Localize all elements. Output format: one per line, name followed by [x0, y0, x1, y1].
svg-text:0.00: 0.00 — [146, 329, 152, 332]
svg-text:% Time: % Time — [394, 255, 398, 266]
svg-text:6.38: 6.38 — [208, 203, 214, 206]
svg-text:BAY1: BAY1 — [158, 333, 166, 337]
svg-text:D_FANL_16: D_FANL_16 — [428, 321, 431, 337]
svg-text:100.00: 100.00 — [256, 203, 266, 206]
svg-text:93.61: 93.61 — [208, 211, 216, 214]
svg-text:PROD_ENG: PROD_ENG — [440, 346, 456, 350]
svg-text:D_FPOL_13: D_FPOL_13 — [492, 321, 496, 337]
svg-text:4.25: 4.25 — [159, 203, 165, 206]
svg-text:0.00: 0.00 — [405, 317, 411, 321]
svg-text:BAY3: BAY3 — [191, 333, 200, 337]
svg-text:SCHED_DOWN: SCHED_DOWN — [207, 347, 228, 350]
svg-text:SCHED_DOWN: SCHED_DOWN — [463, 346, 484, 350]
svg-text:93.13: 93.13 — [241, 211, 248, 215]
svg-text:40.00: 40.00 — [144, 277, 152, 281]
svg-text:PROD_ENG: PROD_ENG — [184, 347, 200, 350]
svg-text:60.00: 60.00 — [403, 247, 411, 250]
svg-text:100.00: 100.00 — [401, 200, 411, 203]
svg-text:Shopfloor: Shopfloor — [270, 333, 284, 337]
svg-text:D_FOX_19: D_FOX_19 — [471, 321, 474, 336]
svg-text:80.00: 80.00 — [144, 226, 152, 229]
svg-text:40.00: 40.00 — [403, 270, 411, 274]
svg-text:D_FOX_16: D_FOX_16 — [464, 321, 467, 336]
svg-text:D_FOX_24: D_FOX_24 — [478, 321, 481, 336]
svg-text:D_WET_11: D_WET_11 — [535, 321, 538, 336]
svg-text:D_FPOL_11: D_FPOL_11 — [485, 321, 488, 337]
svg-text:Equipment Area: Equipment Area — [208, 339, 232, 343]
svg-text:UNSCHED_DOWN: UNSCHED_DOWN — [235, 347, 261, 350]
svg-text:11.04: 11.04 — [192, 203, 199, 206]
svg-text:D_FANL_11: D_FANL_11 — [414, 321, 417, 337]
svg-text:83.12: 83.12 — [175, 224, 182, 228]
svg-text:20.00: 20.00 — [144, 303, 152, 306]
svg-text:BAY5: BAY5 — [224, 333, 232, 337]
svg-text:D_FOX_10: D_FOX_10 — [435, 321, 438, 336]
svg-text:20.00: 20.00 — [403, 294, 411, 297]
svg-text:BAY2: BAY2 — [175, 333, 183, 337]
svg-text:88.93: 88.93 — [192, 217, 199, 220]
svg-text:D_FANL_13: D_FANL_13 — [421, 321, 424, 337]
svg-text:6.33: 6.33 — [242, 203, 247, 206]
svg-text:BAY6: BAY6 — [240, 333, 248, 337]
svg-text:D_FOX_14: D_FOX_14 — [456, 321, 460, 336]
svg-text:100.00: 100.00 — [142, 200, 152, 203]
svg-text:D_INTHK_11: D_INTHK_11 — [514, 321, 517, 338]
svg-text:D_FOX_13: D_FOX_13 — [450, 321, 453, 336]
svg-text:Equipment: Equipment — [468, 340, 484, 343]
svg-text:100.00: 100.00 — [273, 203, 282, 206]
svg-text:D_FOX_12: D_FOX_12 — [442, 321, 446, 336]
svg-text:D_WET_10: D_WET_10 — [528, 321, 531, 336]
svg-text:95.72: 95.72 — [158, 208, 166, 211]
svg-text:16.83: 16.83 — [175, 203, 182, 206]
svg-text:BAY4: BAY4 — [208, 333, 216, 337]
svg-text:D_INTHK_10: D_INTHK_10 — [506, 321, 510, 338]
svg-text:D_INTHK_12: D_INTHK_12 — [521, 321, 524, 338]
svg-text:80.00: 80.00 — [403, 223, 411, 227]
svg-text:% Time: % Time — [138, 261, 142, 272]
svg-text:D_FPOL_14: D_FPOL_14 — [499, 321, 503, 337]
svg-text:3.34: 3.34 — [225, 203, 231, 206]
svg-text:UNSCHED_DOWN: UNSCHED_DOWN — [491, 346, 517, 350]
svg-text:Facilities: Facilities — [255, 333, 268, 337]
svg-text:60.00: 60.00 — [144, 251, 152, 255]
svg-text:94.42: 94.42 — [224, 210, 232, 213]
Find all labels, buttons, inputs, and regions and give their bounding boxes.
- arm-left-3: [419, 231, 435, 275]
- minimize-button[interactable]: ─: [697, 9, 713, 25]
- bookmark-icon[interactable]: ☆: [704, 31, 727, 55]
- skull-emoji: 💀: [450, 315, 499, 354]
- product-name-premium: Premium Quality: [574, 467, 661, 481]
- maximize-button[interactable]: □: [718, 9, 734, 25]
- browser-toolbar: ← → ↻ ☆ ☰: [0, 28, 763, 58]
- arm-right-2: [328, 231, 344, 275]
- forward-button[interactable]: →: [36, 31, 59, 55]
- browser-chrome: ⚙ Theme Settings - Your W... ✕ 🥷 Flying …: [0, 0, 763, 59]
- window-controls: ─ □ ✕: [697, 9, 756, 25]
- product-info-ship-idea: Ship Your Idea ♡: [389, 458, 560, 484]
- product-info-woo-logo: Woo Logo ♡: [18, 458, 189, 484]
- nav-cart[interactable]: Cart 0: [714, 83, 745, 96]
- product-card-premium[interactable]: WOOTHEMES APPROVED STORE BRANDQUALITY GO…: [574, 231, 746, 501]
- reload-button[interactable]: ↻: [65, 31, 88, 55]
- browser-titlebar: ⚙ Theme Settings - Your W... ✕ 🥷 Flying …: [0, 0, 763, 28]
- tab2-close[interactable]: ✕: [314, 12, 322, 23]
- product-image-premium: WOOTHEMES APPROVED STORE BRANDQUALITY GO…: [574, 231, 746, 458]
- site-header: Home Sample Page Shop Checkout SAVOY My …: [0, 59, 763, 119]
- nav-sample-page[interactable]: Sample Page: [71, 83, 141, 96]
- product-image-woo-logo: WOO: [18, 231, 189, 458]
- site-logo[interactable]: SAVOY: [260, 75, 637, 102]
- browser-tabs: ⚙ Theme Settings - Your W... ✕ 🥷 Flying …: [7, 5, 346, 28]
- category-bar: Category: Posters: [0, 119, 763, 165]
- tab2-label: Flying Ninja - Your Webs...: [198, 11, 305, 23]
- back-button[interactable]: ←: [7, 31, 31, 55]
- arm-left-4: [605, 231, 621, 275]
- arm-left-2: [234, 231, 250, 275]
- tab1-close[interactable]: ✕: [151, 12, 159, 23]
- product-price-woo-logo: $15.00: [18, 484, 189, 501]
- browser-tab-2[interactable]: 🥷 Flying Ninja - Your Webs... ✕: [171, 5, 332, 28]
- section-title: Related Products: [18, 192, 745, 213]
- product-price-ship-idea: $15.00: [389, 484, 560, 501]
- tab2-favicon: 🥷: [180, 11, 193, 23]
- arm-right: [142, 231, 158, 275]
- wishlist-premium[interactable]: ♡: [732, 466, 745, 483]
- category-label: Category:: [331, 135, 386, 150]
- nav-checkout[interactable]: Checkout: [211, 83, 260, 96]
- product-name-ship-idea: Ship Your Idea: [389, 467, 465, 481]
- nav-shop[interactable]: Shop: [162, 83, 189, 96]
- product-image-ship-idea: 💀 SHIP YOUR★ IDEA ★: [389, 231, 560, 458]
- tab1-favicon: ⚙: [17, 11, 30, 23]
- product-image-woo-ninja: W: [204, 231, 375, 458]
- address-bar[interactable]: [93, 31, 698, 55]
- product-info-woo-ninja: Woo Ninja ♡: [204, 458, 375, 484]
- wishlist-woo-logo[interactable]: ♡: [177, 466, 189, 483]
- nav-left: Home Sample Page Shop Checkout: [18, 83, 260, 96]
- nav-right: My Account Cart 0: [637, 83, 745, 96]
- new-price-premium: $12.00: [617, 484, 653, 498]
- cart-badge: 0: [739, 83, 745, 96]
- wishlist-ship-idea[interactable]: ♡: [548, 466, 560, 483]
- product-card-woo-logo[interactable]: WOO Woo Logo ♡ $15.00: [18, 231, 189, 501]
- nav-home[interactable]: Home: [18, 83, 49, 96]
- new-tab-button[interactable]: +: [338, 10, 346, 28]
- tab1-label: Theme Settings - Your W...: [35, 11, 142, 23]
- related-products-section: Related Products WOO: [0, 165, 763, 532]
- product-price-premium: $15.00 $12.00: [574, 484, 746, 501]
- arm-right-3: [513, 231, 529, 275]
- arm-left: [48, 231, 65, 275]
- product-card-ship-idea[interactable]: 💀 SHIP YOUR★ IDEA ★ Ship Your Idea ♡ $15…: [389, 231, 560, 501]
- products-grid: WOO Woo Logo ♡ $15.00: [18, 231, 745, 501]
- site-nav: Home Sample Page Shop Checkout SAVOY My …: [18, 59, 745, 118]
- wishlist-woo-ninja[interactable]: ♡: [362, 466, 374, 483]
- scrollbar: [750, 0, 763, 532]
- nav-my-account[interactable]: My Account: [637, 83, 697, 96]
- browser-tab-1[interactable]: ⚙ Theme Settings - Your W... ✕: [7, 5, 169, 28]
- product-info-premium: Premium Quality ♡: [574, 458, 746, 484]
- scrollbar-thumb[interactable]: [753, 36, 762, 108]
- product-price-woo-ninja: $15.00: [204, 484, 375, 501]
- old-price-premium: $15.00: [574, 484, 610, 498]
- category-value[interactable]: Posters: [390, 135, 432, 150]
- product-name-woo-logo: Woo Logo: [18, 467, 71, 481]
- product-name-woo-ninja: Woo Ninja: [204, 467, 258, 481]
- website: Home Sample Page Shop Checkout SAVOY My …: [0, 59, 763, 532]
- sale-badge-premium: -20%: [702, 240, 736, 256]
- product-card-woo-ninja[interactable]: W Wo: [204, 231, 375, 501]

==

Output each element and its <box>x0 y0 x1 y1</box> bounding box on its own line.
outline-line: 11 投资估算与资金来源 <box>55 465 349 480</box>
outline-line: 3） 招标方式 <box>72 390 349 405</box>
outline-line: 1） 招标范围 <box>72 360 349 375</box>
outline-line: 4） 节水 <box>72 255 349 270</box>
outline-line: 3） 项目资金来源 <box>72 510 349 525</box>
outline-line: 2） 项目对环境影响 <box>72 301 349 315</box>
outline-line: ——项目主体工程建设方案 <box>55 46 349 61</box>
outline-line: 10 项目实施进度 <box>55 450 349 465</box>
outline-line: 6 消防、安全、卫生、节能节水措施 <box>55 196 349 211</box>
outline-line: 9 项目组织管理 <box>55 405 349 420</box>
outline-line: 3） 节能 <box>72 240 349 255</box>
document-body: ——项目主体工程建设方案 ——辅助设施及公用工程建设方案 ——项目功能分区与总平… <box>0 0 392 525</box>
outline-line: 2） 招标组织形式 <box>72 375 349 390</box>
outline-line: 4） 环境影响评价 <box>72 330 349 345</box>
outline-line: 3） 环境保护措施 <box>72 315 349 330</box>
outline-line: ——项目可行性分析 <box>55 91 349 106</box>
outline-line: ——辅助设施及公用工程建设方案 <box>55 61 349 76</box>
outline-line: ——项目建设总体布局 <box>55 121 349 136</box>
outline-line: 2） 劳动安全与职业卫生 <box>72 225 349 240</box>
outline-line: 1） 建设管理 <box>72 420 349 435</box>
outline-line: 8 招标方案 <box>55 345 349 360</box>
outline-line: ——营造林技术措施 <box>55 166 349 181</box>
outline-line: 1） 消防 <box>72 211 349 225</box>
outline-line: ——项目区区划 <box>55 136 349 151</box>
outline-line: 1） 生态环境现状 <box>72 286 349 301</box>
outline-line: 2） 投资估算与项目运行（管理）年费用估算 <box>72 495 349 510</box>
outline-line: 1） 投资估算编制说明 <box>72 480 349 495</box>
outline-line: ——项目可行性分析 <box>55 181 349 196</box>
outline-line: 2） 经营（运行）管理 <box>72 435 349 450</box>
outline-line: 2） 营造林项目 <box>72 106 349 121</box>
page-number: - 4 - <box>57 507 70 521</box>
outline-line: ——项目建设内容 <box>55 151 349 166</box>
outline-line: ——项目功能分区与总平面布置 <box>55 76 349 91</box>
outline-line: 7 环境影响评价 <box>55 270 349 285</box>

---

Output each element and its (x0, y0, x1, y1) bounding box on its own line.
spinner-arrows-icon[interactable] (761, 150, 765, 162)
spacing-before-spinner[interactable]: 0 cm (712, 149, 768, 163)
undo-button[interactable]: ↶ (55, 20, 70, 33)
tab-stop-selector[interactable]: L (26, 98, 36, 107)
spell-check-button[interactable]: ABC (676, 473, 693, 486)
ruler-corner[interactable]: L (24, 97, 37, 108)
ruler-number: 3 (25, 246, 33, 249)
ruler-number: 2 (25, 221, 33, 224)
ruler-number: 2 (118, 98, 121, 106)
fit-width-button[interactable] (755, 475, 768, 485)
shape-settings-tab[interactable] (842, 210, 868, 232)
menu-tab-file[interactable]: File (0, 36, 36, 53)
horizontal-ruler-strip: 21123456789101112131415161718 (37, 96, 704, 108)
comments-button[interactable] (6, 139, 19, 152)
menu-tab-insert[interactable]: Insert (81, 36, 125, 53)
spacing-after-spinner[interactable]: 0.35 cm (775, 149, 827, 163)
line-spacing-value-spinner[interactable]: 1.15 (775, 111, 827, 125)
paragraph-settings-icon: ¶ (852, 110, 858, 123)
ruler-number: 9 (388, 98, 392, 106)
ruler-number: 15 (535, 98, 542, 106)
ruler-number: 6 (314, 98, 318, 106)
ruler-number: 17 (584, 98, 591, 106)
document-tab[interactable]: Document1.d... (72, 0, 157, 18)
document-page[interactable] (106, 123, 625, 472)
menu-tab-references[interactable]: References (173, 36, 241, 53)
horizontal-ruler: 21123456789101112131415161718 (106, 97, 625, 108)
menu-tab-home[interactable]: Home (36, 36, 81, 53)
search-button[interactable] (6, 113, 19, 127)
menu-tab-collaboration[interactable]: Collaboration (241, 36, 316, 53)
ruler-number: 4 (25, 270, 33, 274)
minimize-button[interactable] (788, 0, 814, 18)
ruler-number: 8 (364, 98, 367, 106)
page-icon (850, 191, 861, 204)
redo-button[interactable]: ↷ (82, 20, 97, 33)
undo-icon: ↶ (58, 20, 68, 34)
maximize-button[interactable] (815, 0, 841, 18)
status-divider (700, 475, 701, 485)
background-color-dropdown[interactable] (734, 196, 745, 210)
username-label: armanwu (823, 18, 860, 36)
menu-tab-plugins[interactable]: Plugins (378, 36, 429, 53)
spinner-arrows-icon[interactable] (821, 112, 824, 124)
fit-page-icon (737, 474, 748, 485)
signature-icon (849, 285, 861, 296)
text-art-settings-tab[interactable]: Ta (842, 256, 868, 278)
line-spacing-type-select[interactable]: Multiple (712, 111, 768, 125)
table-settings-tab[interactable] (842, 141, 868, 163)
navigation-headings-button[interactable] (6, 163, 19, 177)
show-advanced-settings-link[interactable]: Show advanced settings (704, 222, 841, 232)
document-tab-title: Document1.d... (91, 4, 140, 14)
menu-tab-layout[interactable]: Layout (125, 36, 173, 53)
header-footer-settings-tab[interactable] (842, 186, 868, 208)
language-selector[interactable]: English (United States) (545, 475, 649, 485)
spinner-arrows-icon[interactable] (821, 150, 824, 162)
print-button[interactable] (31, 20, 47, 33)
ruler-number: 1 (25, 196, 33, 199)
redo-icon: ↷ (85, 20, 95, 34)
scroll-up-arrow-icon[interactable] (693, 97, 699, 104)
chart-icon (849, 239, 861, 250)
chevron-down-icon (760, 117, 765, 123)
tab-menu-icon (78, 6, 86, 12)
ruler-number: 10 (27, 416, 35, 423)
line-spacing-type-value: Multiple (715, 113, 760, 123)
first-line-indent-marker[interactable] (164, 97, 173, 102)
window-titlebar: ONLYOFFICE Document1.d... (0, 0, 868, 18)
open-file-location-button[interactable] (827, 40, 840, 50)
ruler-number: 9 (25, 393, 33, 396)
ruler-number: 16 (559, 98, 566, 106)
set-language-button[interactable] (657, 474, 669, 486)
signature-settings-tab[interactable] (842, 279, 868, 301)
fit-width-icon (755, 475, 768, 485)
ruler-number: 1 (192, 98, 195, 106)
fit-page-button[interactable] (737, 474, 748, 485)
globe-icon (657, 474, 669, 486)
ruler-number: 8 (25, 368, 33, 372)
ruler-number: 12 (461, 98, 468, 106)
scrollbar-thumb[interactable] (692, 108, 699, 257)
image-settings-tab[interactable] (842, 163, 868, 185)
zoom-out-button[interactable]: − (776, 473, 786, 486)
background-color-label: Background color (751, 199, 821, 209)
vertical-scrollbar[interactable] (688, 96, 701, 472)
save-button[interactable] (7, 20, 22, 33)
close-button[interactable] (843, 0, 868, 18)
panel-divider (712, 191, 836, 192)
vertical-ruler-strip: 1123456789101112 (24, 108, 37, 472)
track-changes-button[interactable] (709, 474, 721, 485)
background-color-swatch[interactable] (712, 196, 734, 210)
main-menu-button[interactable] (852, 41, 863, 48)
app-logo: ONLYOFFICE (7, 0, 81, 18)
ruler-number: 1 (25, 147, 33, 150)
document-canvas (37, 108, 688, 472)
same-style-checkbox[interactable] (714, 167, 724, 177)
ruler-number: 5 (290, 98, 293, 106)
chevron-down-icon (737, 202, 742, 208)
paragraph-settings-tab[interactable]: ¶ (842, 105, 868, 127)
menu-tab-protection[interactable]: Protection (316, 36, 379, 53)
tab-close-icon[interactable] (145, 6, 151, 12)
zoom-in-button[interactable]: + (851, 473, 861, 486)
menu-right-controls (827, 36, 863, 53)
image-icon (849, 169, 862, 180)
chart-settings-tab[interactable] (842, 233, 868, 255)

- **WHAT IS NEEDED**
Pull each line containing "image" from the records.

- **SOLUTION BELOW**
- product-image-premium: WOOTHEMES APPROVED STORE BRANDQUALITY GO…: [574, 231, 746, 458]
- product-image-woo-logo: WOO: [18, 231, 189, 458]
- product-image-ship-idea: 💀 SHIP YOUR★ IDEA ★: [389, 231, 560, 458]
- product-image-woo-ninja: W: [204, 231, 375, 458]
image-settings-tab[interactable] (842, 163, 868, 185)
image-icon (849, 169, 862, 180)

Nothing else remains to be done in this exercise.